Dr. Brian Johnston, Chief of Pediatrics at Harborview, just completed a study of window falls. It showed even though kids were well supervised, falls were linked to window designs.

"Those included having a deeper sill, probably because children can climb up onto those windows," he said. "Having a horizontal slider window, rather than a window that opens vertically, maybe because those are easier for young children to open themselves."

Maya fell from a window with both those features.

Screens were a big culprit too, because they provide a false sense of security.

Installing window guards and moving furniture away can help. But Dr. Johnston believes screen designs could be improved.

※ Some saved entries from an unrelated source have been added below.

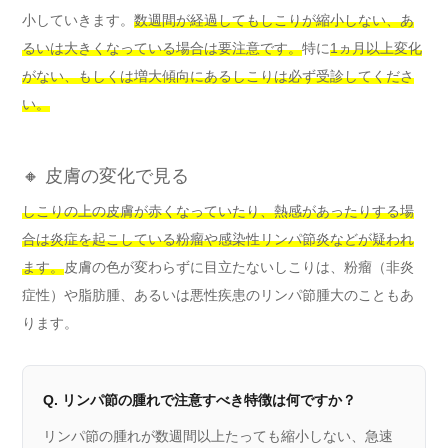
小していきます。
数週間が経過してもしこりが縮小しない、あ
るいは大きくなっている場合は要注意です。
特に
1ヵ月以上変化
がない、もしくは増大傾向にあるしこりは必ず受診してくださ
い。
🔸 皮膚の変化で見る
しこりの上の皮膚が赤くなっていたり、熱感があったりする場
合は炎症を起こしている粉瘤や感染性リンパ節炎などが疑われ
ます。
皮膚の色が変わらずに目立たないしこりは、粉瘤（非炎
症性）や脂肪腫、あるいは悪性疾患のリンパ節腫大のこともあ
ります。
Q. リンパ節の腫れで注意すべき特徴は何ですか？
リンパ節の腫れが数週間以上たっても縮小しない、急速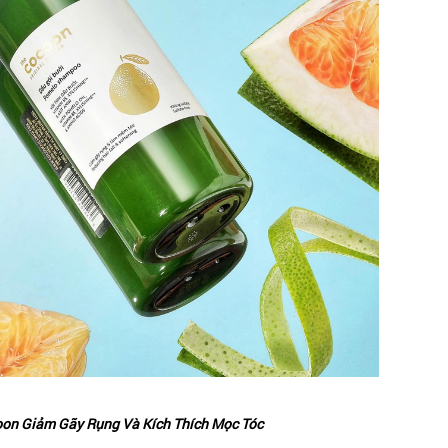
oon Giảm Gãy Rụng Và Kích Thích Mọc Tóc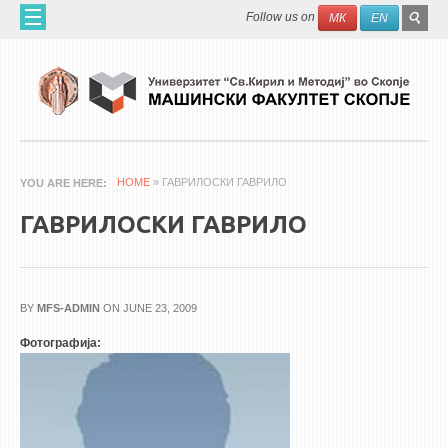
Skip to main content
SEAR
Search
Follow us on
МК
EN
FO
ДОМА
ЗА НАС
60 ГОДИНИ МФ
ЗА ФАКУЛТЕТОТ
HOME
» ГАВРИЛОСКИ ГАВРИЛО
YOU ARE HERE
ОРГАНИЗАЦИЈА
ГАВРИЛОСКИ ГАВРИЛО
НАУЧНА ДЕЈНОСТ
МАШИНСКО ИНЖЕНЕРСТВО - НАУЧНО СПИСАНИЕ
BY
MFS-ADMIN
ON JUNE 23, 2009
АПЛИКАТИВНА ДЕЈНОСТ
Фотографија:
МЕЃУНАРОДНА СОРАБОТКА
ERASMUS+
QIM-SEE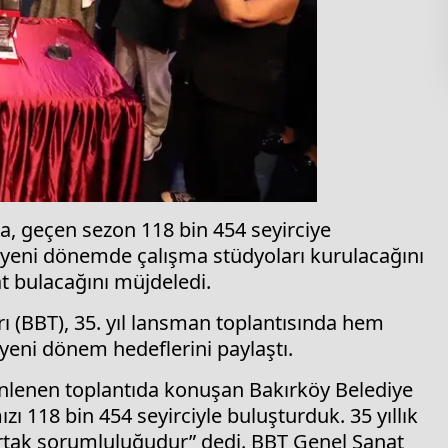
da, geçen sezon 118 bin 454 seyirciye
u, yeni dönemde çalışma stüdyoları kurulacağını
t bulacağını müjdeledi.
rı (BBT), 35. yıl lansman toplantısında hem
eni dönem hedeflerini paylaştı.
nlenen toplantıda konuşan Bakırköy Belediye
ı 118 bin 454 seyirciyle buluşturduk. 35 yıllık
rtak sorumluluğudur” dedi. BBT Genel Sanat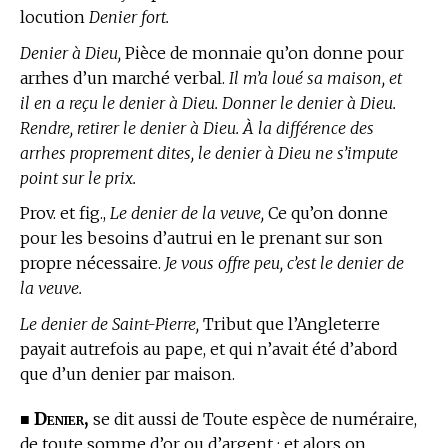
locution
Denier fort.
Denier à Dieu,
Pièce de monnaie qu’on donne pour
arrhes d’un marché verbal.
Il m’a loué sa maison, et
il en a reçu le denier à Dieu. Donner le denier à Dieu.
Rendre, retirer le denier à Dieu. À la différence des
arrhes proprement dites, le denier à Dieu ne s’impute
point sur le prix.
Prov. et fig.,
Le denier de la veuve,
Ce qu’on donne
pour les besoins d’autrui en le prenant sur son
propre nécessaire.
Je vous offre peu, c’est le denier de
la veuve.
Le denier de Saint-Pierre,
Tribut que l’Angleterre
payait autrefois au pape, et qui n’avait été d’abord
que d’un denier par maison.
Denier,
■
se dit aussi de Toute espèce de numéraire,
de toute somme d’or ou d’argent ; et alors on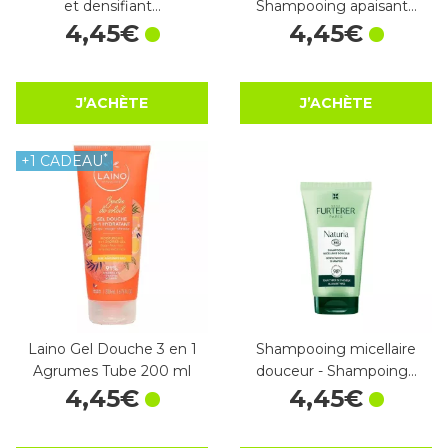
et densifiant…
Shampooing apaisant…
4
,
45
€
4
,
45
€
J’ACHÈTE
J’ACHÈTE
*
+1 CADEAU
Laino Gel Douche 3 en 1
Shampooing micellaire
Agrumes Tube 200 ml
douceur - Shampoing…
4
,
45
€
4
,
45
€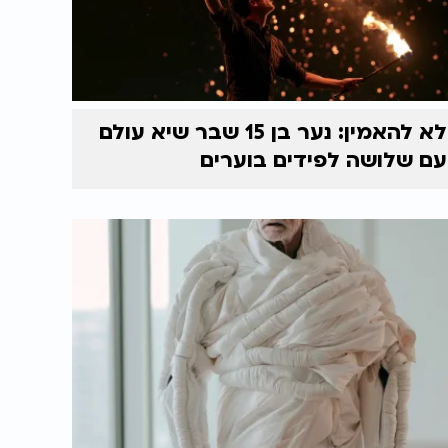
לא להאמין: נער בן 15 שבר שיא עולם
עם שלושה לפידים בוערים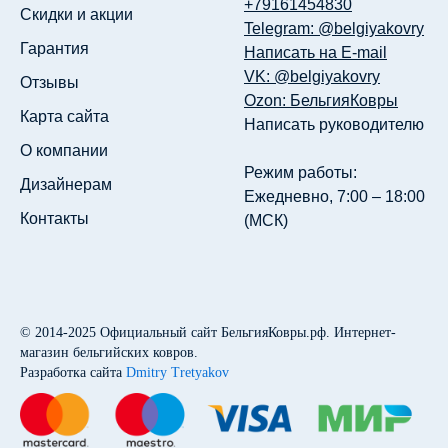
+79161454830
Скидки и акции
Telegram: @belgiyakovry
Гарантия
Написать на E-mail
VK: @belgiyakovry
Отзывы
Ozon: БельгияКовры
Карта сайта
Написать руководителю
О компании
Режим работы:
Дизайнерам
Ежедневно, 7:00 – 18:00
Контакты
(МСК)
© 2014-2025
Официальный сайт БельгияКовры.рф
. Интернет-
магазин бельгийских ковров.
Разработка сайта
Dmitry Tretyakov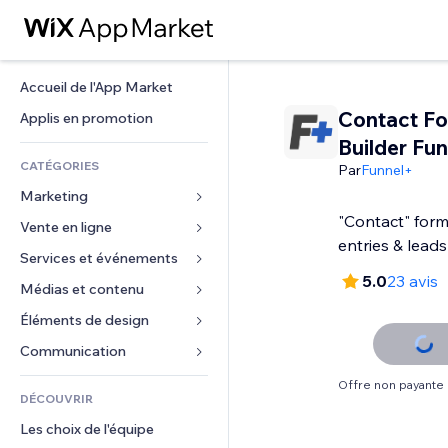
Accueil de l'App Market
Contact F
Applis en promotion
Builder Fu
CATÉGORIES
Par
Funnel+
Marketing
"Contact" form
Vente en ligne
Publicités
entries & leads
Mobile
Services et événements
Applis pour les boutiques
5.0
23 avis
Données analytiques
Expédition et livraison
Médias et contenu
Hôtels
Réseaux sociaux
Boutons Vente
Événements
Éléments de design
Galerie
Référencement (SEO)
Cours en ligne
Restaurants
Musique
Cartes et navigation
Communication 
Engagement
Impression à la demande
Immobilier
Podcasts
Confidentialité
Formulaires
Offre non payante
Classement de sites
Comptabilité
DÉCOUVRIR
Réservations
Photographie
Horloge
Blog
E-mail
Coupons et fidélisation
Les choix de l'équipe
Vidéo
Modèles de pages
Sondages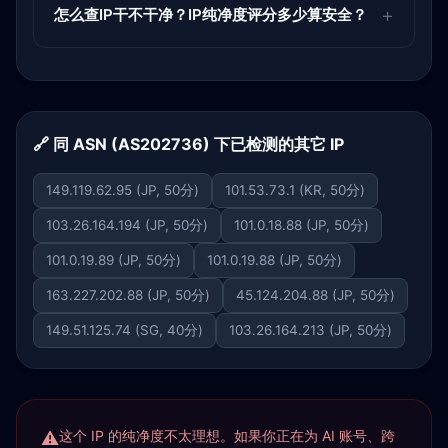
怎么查IP干不干净？IP纯净度评分多少算安全？
🔗 同 ASN (AS202736) 下已检测的其它 IP
149.119.62.95 (JP, 50分)
101.53.73.1 (KR, 50分)
103.26.164.194 (JP, 50分)
101.0.18.88 (JP, 50分)
101.0.19.89 (JP, 50分)
101.0.19.88 (JP, 50分)
163.227.202.88 (JP, 50分)
45.124.204.88 (JP, 50分)
149.51.125.74 (SG, 40分)
103.26.164.213 (JP, 50分)
这个 IP 的纯净度不太理想。如果你正在为 AI 账号、跨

"I think it's possible to imagine window screens that are easily removed in the event of an emergency or for cleaning, but that actually would withstand some pressure if inadvertently placed there by a toddler. So I think manufacturers, if they were creative, could come up with something," he said.

Nina agrees, for the kids' sake, and the parents.

"No parent should ever have to get a call like that," she said.

When the researchers looked at why more kids fall from the second or third story they found windows on the ground floor are often locked, to prevent crime.

Nearly 5,000 children are hurt in window falls every year in the U.S.